Posted May. 02, 2004 21:50,   

한국어

The Green-Red Alliance is a political alliance between farmers and laborers. Originally, farmers and laborers were like oil and water. The two did not mix well. Farmers were a propertied class while laborers were not. Marx compared farmers to a “sack of potatoes.” Farmers were a class that had valuable products, but because they lived dispersed from each other, communication amongst themselves was difficult. Consequently, farmers were a group that very much needed tight unity and cohesiveness, but were not well suited to instigate any reforms. Farmers would have to be exploited to the bone in order to start any kind of movement. China’s Mao Zedong used these qualities to create agricultural socialism.

In Europe during the 1920s, when populist parties began to emerge, farmers and laborers created separate and independent parties. The working class organized under the banner of either the Socialist Democratic Party or the Labor Party, and the farmers formed the Farmer’s Party, which has faithfully maintained its independence to the present day. Even though the Information Age continues to exert its power and has dried up the population of the countryside, farmers have fiercely endured the drop in prices of grains, meat and other agricultural goods and are continuing to eke out an existence.

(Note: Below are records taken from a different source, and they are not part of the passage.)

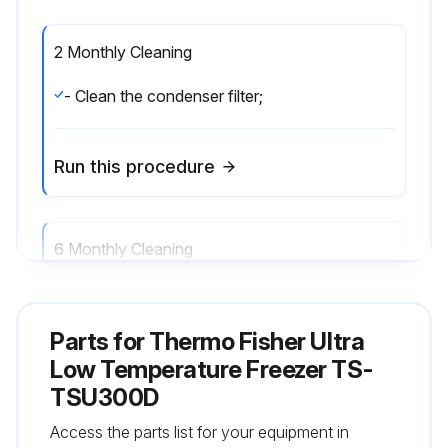
2 Monthly Cleaning
- Clean the condenser filter;
Run this procedure
6 Monthly Cleaning
- Clean the condenser;
Parts for
Thermo Fisher Ultra
Run this procedure
Low Temperature Freezer TS-
TSU300D
Access the parts list for your equipment in
Annual Maintenance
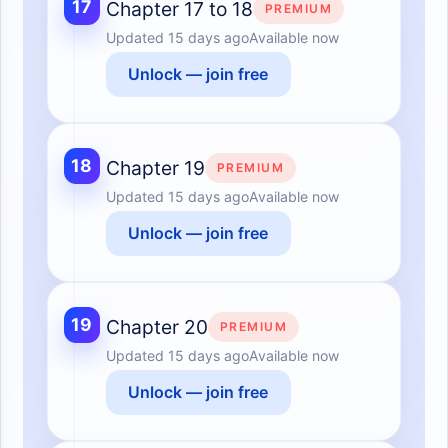
17
Chapter 17 to 18
PREMIUM
Updated
15 days ago
Available now
Unlock — join free
18
Chapter 19
PREMIUM
Updated
15 days ago
Available now
Unlock — join free
19
Chapter 20
PREMIUM
Updated
15 days ago
Available now
Unlock — join free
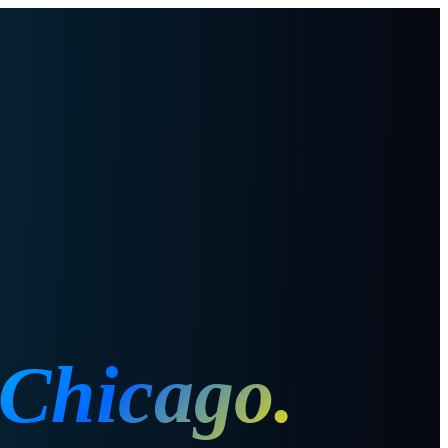
Chicago
.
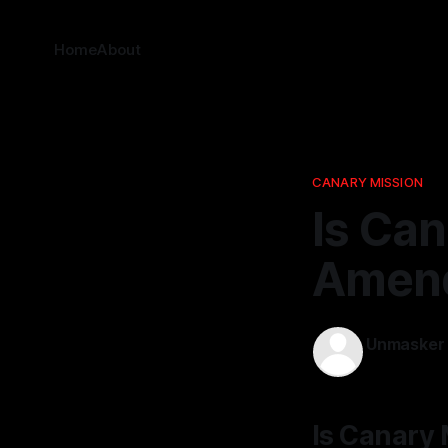
Home
About
CANARY MISSION
Is Can
Amend
Unmasker
26 Dec 202
Is Canary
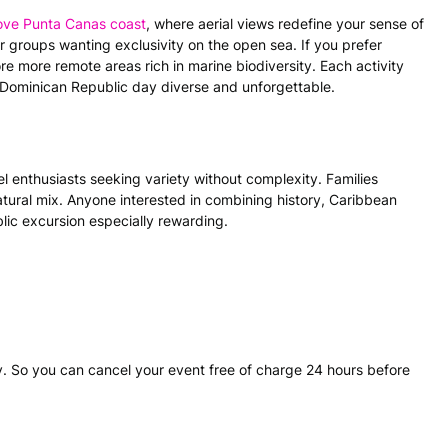
bove Punta Canas coast
, where aerial views redefine your sense of
or groups wanting exclusivity on the open sea. If you prefer
re more remote areas rich in marine biodiversity. Each activity
 Dominican Republic day diverse and unforgettable.
el enthusiasts seeking variety without complexity. Families
 natural mix. Anyone interested in combining history, Caribbean
lic excursion especially rewarding.
. So you can cancel your event free of charge 24 hours before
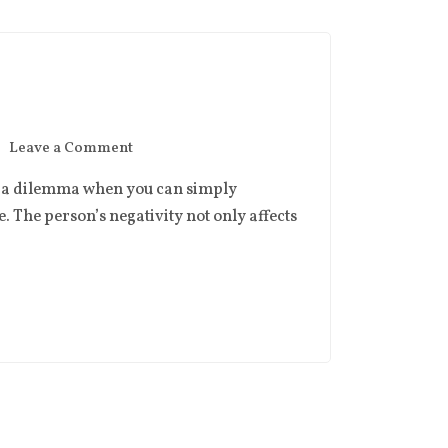
Leave a Comment
fix a dilemma when you can simply
e. The person’s negativity not only affects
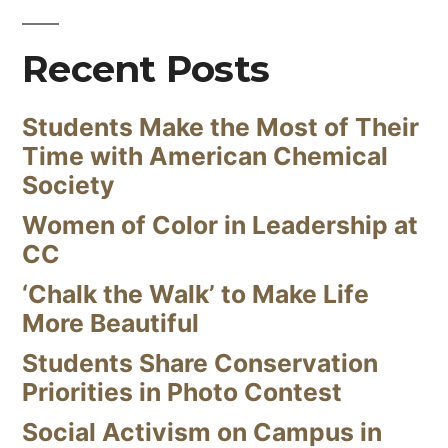
Recent Posts
Students Make the Most of Their
Time with American Chemical
Society
Women of Color in Leadership at
CC
‘Chalk the Walk’ to Make Life
More Beautiful
Students Share Conservation
Priorities in Photo Contest
Social Activism on Campus in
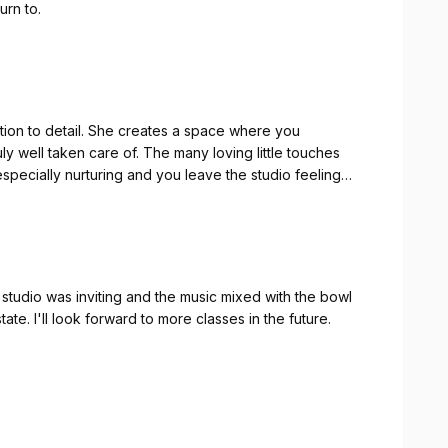
urn to.
tion to detail. She creates a space where you
ly well taken care of. The many loving little touches
specially nurturing and you leave the studio feeling
studio was inviting and the music mixed with the bowl
tate. I'll look forward to more classes in the future.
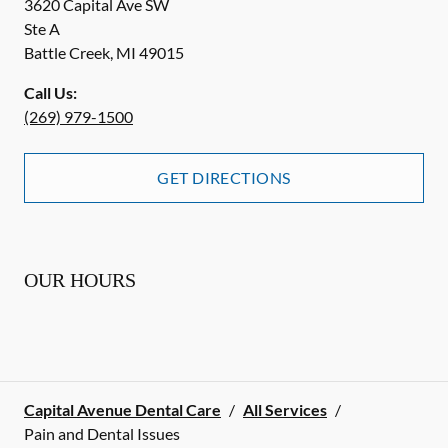
3620 Capital Ave SW
Ste A
Battle Creek
,
MI
49015
Call Us:
(269) 979-1500
GET DIRECTIONS
OUR HOURS
Capital Avenue Dental Care
/
All Services
/
Pain and Dental Issues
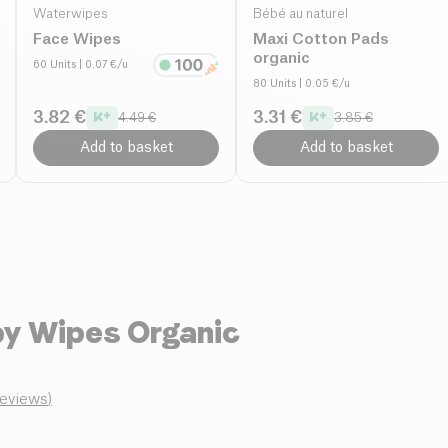
Waterwipes
Bébé au naturel
Face Wipes
Maxi Cotton Pads
organic
60 Units
| 0.07 €/u
80 Units
| 0.05 €/u
3.82 €
3.31 €
4.49 €
3.85 €
Add to basket
Add to basket
y Wipes Organic
reviews
)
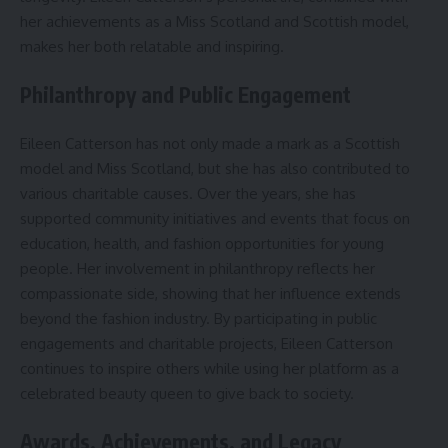
her achievements as a Miss Scotland and Scottish model,
makes her both relatable and inspiring.
Philanthropy and Public Engagement
Eileen Catterson has not only made a mark as a Scottish
model and Miss Scotland, but she has also contributed to
various charitable causes. Over the years, she has
supported community initiatives and events that focus on
education, health, and fashion opportunities for young
people. Her involvement in philanthropy reflects her
compassionate side, showing that her influence extends
beyond the fashion industry. By participating in public
engagements and charitable projects, Eileen Catterson
continues to inspire others while using her platform as a
celebrated beauty queen to give back to society.
Awards, Achievements, and Legacy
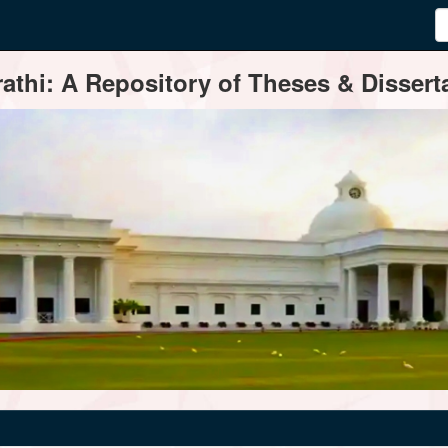
thi: A Repository of Theses & Disserta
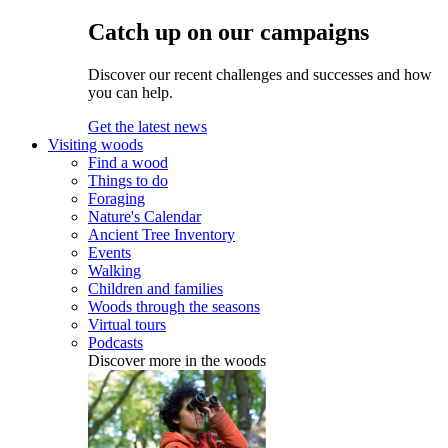
Catch up on our campaigns
Discover our recent challenges and successes and how
you can help.
Get the latest news
Visiting woods
Find a wood
Things to do
Foraging
Nature's Calendar
Ancient Tree Inventory
Events
Walking
Children and families
Woods through the seasons
Virtual tours
Podcasts
Discover more in the woods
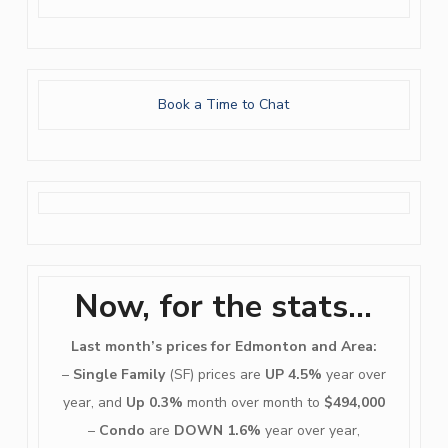
Book a Time to Chat
Now, for the stats…
Last month’s prices for Edmonton and Area:
–
Single Family
(SF) prices are
UP 4.5%
year over
year, and
Up 0.3%
month over month to
$494,000
–
Condo
are
DOWN 1.6%
year over year,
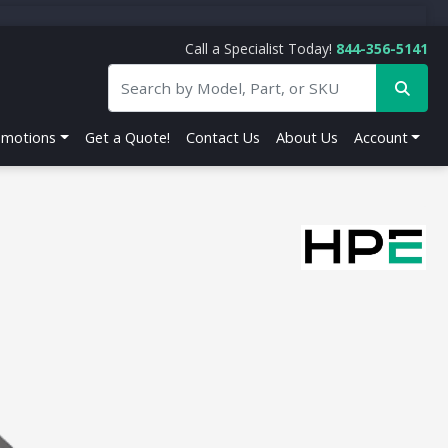
Call a Specialist Today!
844-356-5141
omotions
Get a Quote!
Contact Us
About Us
Account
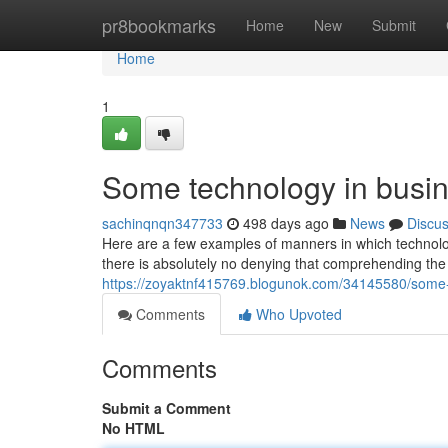
Home
pr8bookmarks
Home
New
Submit
Home
1
Some technology in busin
sachinqnqn347733
498 days ago
News
Discu
Here are a few examples of manners in which technolog
there is absolutely no denying that comprehending the
https://zoyaktnf415769.blogunok.com/34145580/some-
Comments
Who Upvoted
Comments
Submit a Comment
No HTML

In various European countries, laborers and farmers have made various attempts at Green-Red Alliances, but the number of successful alliances can be counted on one hand. Even in Socialist-Democratic Sweden, only two attempts have been made. The first attempt at this was In the 1920s, when the Socialist Democratic Party, in order to check the power of conservatives, temporarily enlisted the support of the Farmer’s party. The second and last attempt at this kind of alliance was in the 1950s when the Socialist Democratic Party enlisted the support of the Farmer’s Party in establishing the Welfare State. In 1958, the Farmer’s Party split with the Socialist Democrats when they granted additional pension benefits only to laborers. From then on, the Farmer’s Party has been making selective alliances with either the Liberal or Conservative Parties.

South Korea’s progressive Democratic Labor Party, which had entered with the political arena which much fanfare, held their first policy meeting last week. On the surface, every thing looked lovey-dovey, but internally there must have been a great deal of tension. The reason why there is an example in the world today in the year 2004 of a single, united labor and farmer’s party is that in Korea there is a good probability that there is a lot of consensus between laborers and farmers. It is highly foreseeable that the farmers will ask for a role in the party structure and request agricultural reforms.

Since we are at the beginning stages, these reforms will go over easily. However, one wonders what path the Democratic Labor Party will take when it is caught in the fork in the road of having to choose between raising the cost of agricultural or manufactured goods.